As you can see by the photos, the sky was really cloudy and frankly it was fairly cold outside yet the beach still had plenty of people basking in its beauty.
I had never seen pelicans so close and in such great numbers. A fisherman had strolled out with a barrel of fish to feed the pelicans and like the flying monkeys from Wizard of Oz, they swarmed all around. I was slightly scared they were going to attack or at least even poop on us seeing the manner in which they all rushed in our direction.
Afterwards, Lua and I headed to the west of the beach, taking photos along the way.

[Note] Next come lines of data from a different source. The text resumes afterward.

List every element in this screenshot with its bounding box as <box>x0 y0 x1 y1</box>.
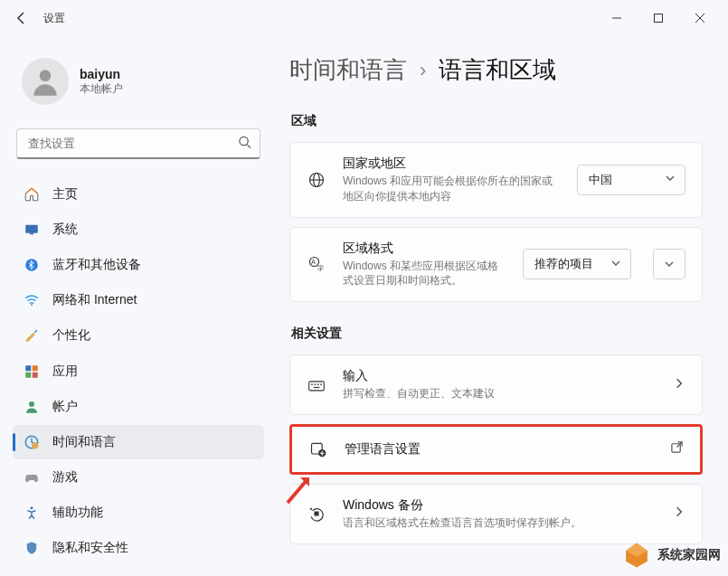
svg-point-15 <box>29 401 34 407</box>
profile-block[interactable]: baiyun 本地帐户 <box>13 47 264 121</box>
sidebar: baiyun 本地帐户 主页 系统 蓝牙和其他设备 <box>0 36 271 576</box>
format-icon: A字 <box>307 254 326 274</box>
svg-rect-25 <box>309 381 325 390</box>
card-sub: 语言和区域格式在检查语言首选项时保存到帐户。 <box>343 515 657 531</box>
highlight-box: 管理语言设置 <box>289 424 703 475</box>
sidebar-item-accessibility[interactable]: 辅助功能 <box>13 496 264 530</box>
sidebar-item-label: 时间和语言 <box>52 434 116 450</box>
profile-name: baiyun <box>80 67 123 81</box>
chevron-down-icon <box>665 173 676 186</box>
sidebar-item-label: 网络和 Internet <box>52 292 137 308</box>
svg-rect-14 <box>33 372 38 377</box>
admin-language-icon <box>308 439 328 459</box>
svg-text:字: 字 <box>317 265 324 271</box>
svg-rect-1 <box>655 14 663 23</box>
expand-button[interactable] <box>653 249 685 279</box>
minimize-icon <box>612 14 621 23</box>
sidebar-item-gaming[interactable]: 游戏 <box>13 461 264 495</box>
maximize-button[interactable] <box>638 4 679 33</box>
watermark-text: 系统家园网 <box>657 547 721 563</box>
sidebar-item-personalization[interactable]: 个性化 <box>13 319 264 353</box>
chevron-down-icon <box>610 258 621 271</box>
search-icon[interactable] <box>238 136 251 153</box>
back-button[interactable] <box>7 4 36 33</box>
close-icon <box>695 14 704 23</box>
app-title: 设置 <box>43 11 65 26</box>
sidebar-item-label: 帐户 <box>52 399 78 415</box>
card-sub: 拼写检查、自动更正、文本建议 <box>343 386 657 401</box>
accounts-icon <box>24 399 40 415</box>
card-sub: Windows 和应用可能会根据你所在的国家或地区向你提供本地内容 <box>343 174 561 204</box>
bluetooth-icon <box>24 257 40 273</box>
sidebar-item-time-language[interactable]: 时间和语言 <box>13 425 264 458</box>
sidebar-item-apps[interactable]: 应用 <box>13 354 264 388</box>
card-country-region: 国家或地区 Windows 和应用可能会根据你所在的国家或地区向你提供本地内容 … <box>289 142 703 218</box>
maximize-icon <box>654 14 663 23</box>
svg-rect-7 <box>25 225 38 233</box>
back-arrow-icon <box>14 11 29 25</box>
home-icon <box>24 186 40 203</box>
dropdown-value: 中国 <box>589 172 612 188</box>
sidebar-item-bluetooth[interactable]: 蓝牙和其他设备 <box>13 248 264 281</box>
shield-icon <box>24 540 40 556</box>
card-regional-format: A字 区域格式 Windows 和某些应用根据区域格式设置日期和时间格式。 推荐… <box>289 227 703 303</box>
gaming-icon <box>24 469 40 486</box>
format-dropdown[interactable]: 推荐的项目 <box>523 249 631 279</box>
person-icon <box>28 64 62 99</box>
backup-icon <box>307 504 326 524</box>
external-link-icon <box>670 440 684 458</box>
keyboard-icon <box>307 375 326 395</box>
svg-rect-13 <box>25 372 31 377</box>
dropdown-value: 推荐的项目 <box>534 256 593 272</box>
sidebar-item-privacy[interactable]: 隐私和安全性 <box>13 532 264 565</box>
svg-point-17 <box>32 442 39 449</box>
sidebar-item-home[interactable]: 主页 <box>13 177 264 211</box>
close-button[interactable] <box>679 4 721 33</box>
svg-rect-11 <box>25 365 31 371</box>
accessibility-icon <box>24 505 40 521</box>
minimize-button[interactable] <box>596 4 638 33</box>
card-typing[interactable]: 输入 拼写检查、自动更正、文本建议 <box>289 354 703 415</box>
card-sub: Windows 和某些应用根据区域格式设置日期和时间格式。 <box>343 259 506 289</box>
system-icon <box>24 222 40 238</box>
profile-sub: 本地帐户 <box>80 81 123 97</box>
svg-rect-12 <box>33 365 38 371</box>
search-wrap <box>16 128 260 159</box>
chevron-right-icon <box>673 377 685 393</box>
sidebar-item-label: 游戏 <box>52 469 78 486</box>
card-title: Windows 备份 <box>343 497 657 514</box>
sidebar-item-accounts[interactable]: 帐户 <box>13 390 264 423</box>
sidebar-item-network[interactable]: 网络和 Internet <box>13 284 264 317</box>
breadcrumb: 时间和语言 › 语言和区域 <box>289 54 703 86</box>
card-title: 输入 <box>343 368 657 384</box>
chevron-down-icon <box>664 259 675 269</box>
sidebar-item-system[interactable]: 系统 <box>13 212 264 246</box>
svg-point-5 <box>240 137 248 145</box>
svg-rect-34 <box>315 512 319 516</box>
sidebar-item-label: 系统 <box>52 222 78 238</box>
globe-icon <box>307 170 326 190</box>
search-input[interactable] <box>16 128 260 159</box>
wifi-icon <box>24 292 40 308</box>
svg-line-6 <box>247 145 251 148</box>
avatar <box>22 58 69 105</box>
breadcrumb-parent[interactable]: 时间和语言 <box>289 54 407 86</box>
sidebar-item-label: 应用 <box>52 364 78 380</box>
sidebar-item-label: 辅助功能 <box>52 505 103 521</box>
sidebar-item-label: 主页 <box>52 186 78 203</box>
sidebar-item-label: 隐私和安全性 <box>52 540 128 556</box>
annotation-arrow-icon <box>282 474 315 506</box>
watermark-logo-icon <box>621 540 652 571</box>
section-region: 区域 <box>291 113 703 129</box>
titlebar: 设置 <box>0 0 728 36</box>
section-related: 相关设置 <box>291 326 703 342</box>
card-admin-language-settings[interactable]: 管理语言设置 <box>292 427 700 472</box>
sidebar-item-label: 个性化 <box>52 327 90 344</box>
apps-icon <box>24 364 40 380</box>
country-dropdown[interactable]: 中国 <box>577 165 685 195</box>
main-content: 时间和语言 › 语言和区域 区域 国家或地区 Windows 和应用可能会根据你… <box>271 36 728 576</box>
card-windows-backup[interactable]: Windows 备份 语言和区域格式在检查语言首选项时保存到帐户。 <box>289 484 703 544</box>
svg-text:A: A <box>311 259 316 265</box>
chevron-right-icon <box>673 505 685 522</box>
sidebar-item-label: 蓝牙和其他设备 <box>52 257 141 273</box>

The beach was filled with tons and tons of algae and seaweed. From far I had presumed it to be grass, but closer inspection revealed the icky truth. I do not know why, but I have always found algae gross and never wanted to be near it. However, it is not that bad. My friend took her shoes off to walk across a long rocky path, green by algae. Not wanting to miss out, I did the same. Took some inner strength to walk ahead willingly especially once I began walking across. The mushy, squishy sensation under my feet was not comforting, even more so when I looked down and remember what I was stepping on.
We continued along the beach until we reached a small hill that, walking over, would lead to the more swimmable area of the beach.
The rock formations on the hill were stunning and the combination of beach and forest as a back drop just added to the aesthetic of the area. I felt like I was in Twilight with the pale sky painted over the sights of the high cliffs. But it gets better. Paradise truly kicked in when we began reaching the lowering end of the cliff which lead to the next beach.
This had to be one of the most stunning beaches I have ever seen. The crystal green water clashed in all sides: towards the collapsed rocks and boulders and towards the grinning lifeforms on the shore. Everything was so alive and moving. Adults, children and even street dogs ran into to ice cold waters in pure joy and the waves reacted playfully pushing back like a game of tag.
The water made me shiver. I expected that the longer I stayed in the water, the more I would get used to it, but that was not that case. However, Lua and I continued splashing and swimming as if the cold did not phase us. It was too beautiful of a beach to resist. We did cut back a little though. We had planned to stay at the beach all day until dark, but reality set in and the cold became to much too handle so we exited the waters. Yet, we were not quite done. There was a shark-shaped raft that we noticed exiting the shore and making circles around the deep of the beach. We found the owners of the raft and were delighted to find out they were only charging 2.000 Chilean pesos to go on. This is extremely cheap (almost the same price as Medium French Fries at McDonalds).
It got dark pretty quickly afterwards so we bought some empanadas and french fries to snack on and called it a day. Luck was on our side as we caught the last bus back to Santiago.